CS2106 in the news: John McCarthy (1927 – 2011)

We lost another pioneer in computing in October.  John McCarthy is well know for his work in AI and LISP, but he has a close connection to the development of operating systems — John McCarthy is one of the earliest developer of time-sharing mechanism.


Lester Earnest first encountered McCarthy at MIT while working on the government’s Semi-Automatic Ground Environment (SAGE) defense system — an early computer network that allowed multiple users to access the system at the same time — and according to Earnest, SAGE inspired McCarthy’s work on time-sharing. “He was first to come up with an idea of how to do time-sharing in a general purpose way, as opposed to special purpose,” Earnest says.

You can read this article by John McCarthy that describes his early involvement in development of time-sharing system.

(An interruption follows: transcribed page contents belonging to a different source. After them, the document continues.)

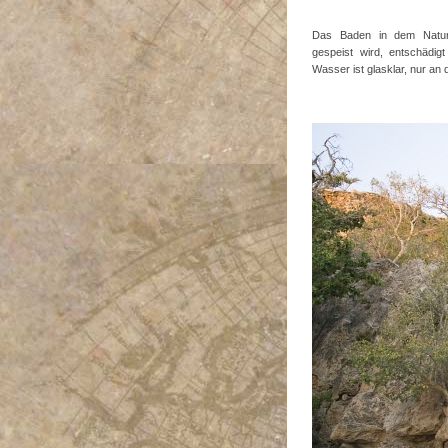
Das Baden in dem Natur
gespeist wird, entschädig
Wasser ist glasklar, nur an 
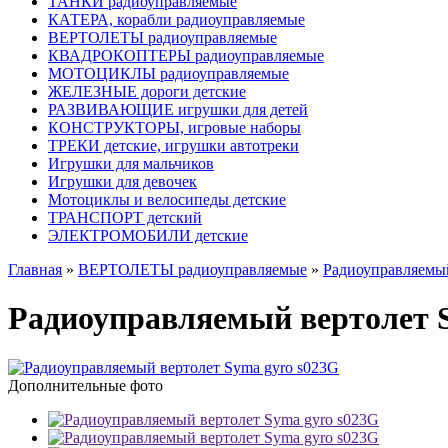
ТАНКИ радиоуправляемые
КАТЕРА, корабли радиоуправляемые
ВЕРТОЛЕТЫ радиоуправляемые
КВАДРОКОПТЕРЫ радиоуправляемые
МОТОЦИКЛЫ радиоуправляемые
ЖЕЛЕЗНЫЕ дороги детские
РАЗВИВАЮЩИЕ игрушки для детей
КОНСТРУКТОРЫ, игровые наборы
ТРЕКИ детские, игрушки автотреки
Игрушки для мальчиков
Игрушки для девочек
Мотоциклы и велосипеды детские
ТРАНСПОРТ детский
ЭЛЕКТРОМОБИЛИ детские
Главная
»
ВЕРТОЛЕТЫ радиоуправляемые
»
Радиоуправляемый
Радиоуправляемый вертолет S
Дополнительные фото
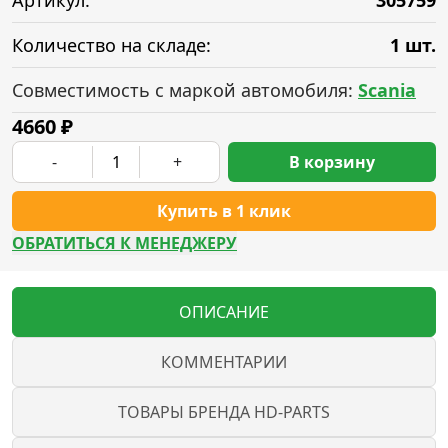
Артикул:
305759
Количество на складе:
1 шт.
Совместимость с маркой автомобиля:
Scania
4660
₽
-
+
В корзину
Купить в 1 клик
ОБРАТИТЬСЯ К МЕНЕДЖЕРУ
ОПИСАНИЕ
КОММЕНТАРИИ
ТОВАРЫ БРЕНДА HD-PARTS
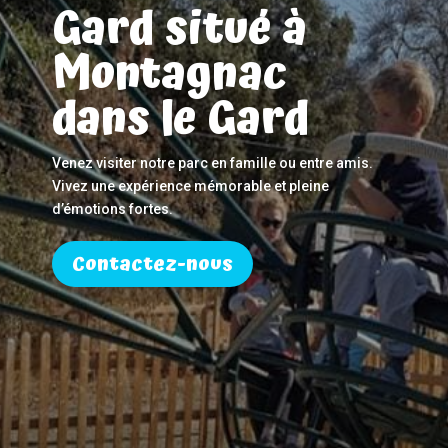
Gard situé à
Montagnac
dans le Gard
Venez visiter notre parc en famille ou entre amis.
Vivez une expérience mémorable et pleine
d’émotions fortes.
Contactez-nous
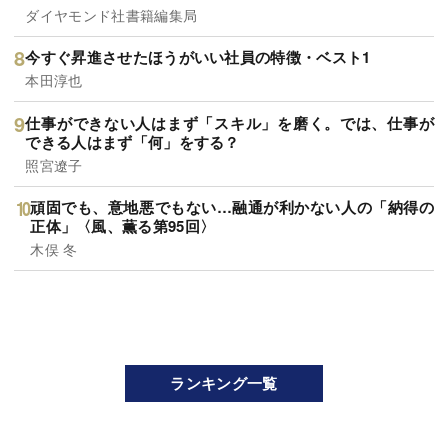
ダイヤモンド社書籍編集局
今すぐ昇進させたほうがいい社員の特徴・ベスト1
本田淳也
仕事ができない人はまず「スキル」を磨く。では、仕事が
できる人はまず「何」をする？
照宮遼子
頑固でも、意地悪でもない…融通が利かない人の「納得の
正体」〈風、薫る第95回〉
木俣 冬
ランキング一覧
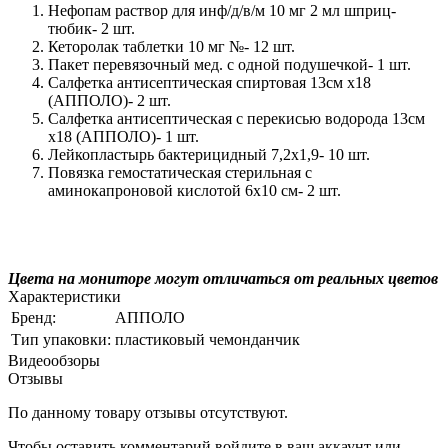
Нефопам раствор для инф/д/в/м 10 мг 2 мл шприц-
тюбик- 2 шт.
Кеторолак таблетки 10 мг №- 12 шт.
Пакет перевязочный мед. с одной подушечкой- 1 шт.
Салфетка антисептическая спиртовая 13см x18
(АППОЛО)- 2 шт.
Салфетка антисептическая с перекисью водорода 13см
x18 (АППОЛО)- 1 шт.
Лейкопластырь бактерицидный 7,2x1,9- 10 шт.
Повязка гемостатическая стерильная с
аминокапроновой кислотой 6x10 см- 2 шт.
Цвета на мониторе могут отличаться от реальных цветов
Характеристики
Бренд:
АППОЛО
Тип упаковки:
пластиковый чемонданчик
Видеообзоры
Отзывы
По данному товару отзывы отсутствуют.
Чтобы оставить комментарий
войдите
в ваш аккаунт или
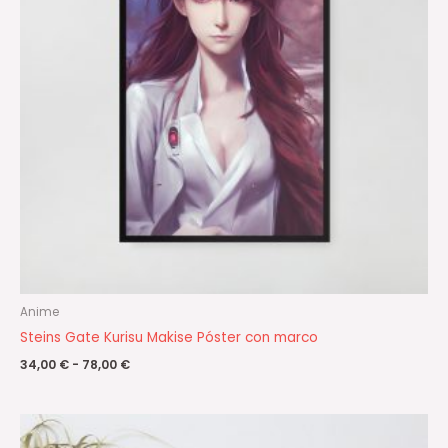
Anime
Steins Gate Kurisu Makise Póster con marco
34,00
€
-
78,00
€
Rango
de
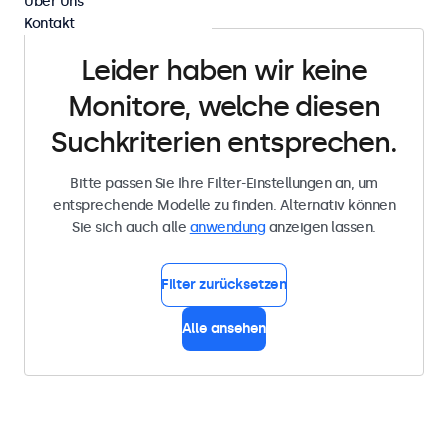
Über Uns
Kontakt
Leider haben wir keine
Monitore, welche diesen
Suchkriterien entsprechen.
Bitte passen Sie Ihre Filter-Einstellungen an, um
entsprechende Modelle zu finden. Alternativ können
Sie sich auch alle
anwendung
anzeigen lassen.
Filter zurücksetzen
Alle ansehen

11 thoughts on “CS2106 in the news: John McCarthy (1927 – 2011)

  1. “Greenspun’s Tenth Rule: Any sufficiently complicated C or Fortran program contains an ad hoc informally-specified bug-ridden slow implementation of half of Common Lisp.”
    As quoted by Paul Graham.

    This is truly a sad month.

  2. yea truly agree.

    Anyway I heard this on twitter…
    And by inventing Lisp, inspired Alan Kay who (with others) invented Smalltalk, which inspired Steve Jobs…

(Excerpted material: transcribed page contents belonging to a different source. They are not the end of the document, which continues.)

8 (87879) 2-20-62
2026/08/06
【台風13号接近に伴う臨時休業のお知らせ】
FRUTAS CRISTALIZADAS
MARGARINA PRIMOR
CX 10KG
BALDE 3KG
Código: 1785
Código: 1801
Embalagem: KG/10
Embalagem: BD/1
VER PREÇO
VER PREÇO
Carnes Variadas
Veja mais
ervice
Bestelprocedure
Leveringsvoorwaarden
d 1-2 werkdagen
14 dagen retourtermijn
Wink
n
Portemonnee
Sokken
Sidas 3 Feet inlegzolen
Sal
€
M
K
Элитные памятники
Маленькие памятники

    To sum up, steve jobs’ death was overrated.

      • Haha you’re right, he’s a visionary. Gotta admit he is one who can wield technology and make it usable for the masses.

        Nevertheless, to quote (or rather to misquote) Isaac Newton, Steve Jobs seen further because he stood on the shoulders of Dennis Ritchie and John McCarthy.

        Haha, wolfram…No wonder Siri can do a direct search on wolfram alpha. Probably it was Jobs’ plan to fight against google by teaming up with wolfram.

  3. John McCarthy had a more direct link to Steve Jobs, according to NY Times.


    “In 1972, the laboratory drew national attention when Stewart Brand, the founder of The Whole Earth Catalog, wrote about it in Rolling Stone magazine under the headline “SPACEWAR: Fanatic Life and Symbolic Death Among the Computer Bums.” The article evoked the esprit de corps of a group of researchers who had been freed to create their own virtual worlds, foreshadowing the emergence of cyberspace. “Ready or not, computers are coming to the people,” Mr. Brand wrote.

    Dr. McCarthy had begun inviting the Homebrew Computer Club, a Silicon Valley hobbyist group, to meet at the Stanford lab. Among its growing membership were Steven P. Jobs and Stephen Wozniak, who would go on to found Apple. Mr. Wozniak designed his first personal computer prototype, the Apple 1, to share with his Homebrew friends.”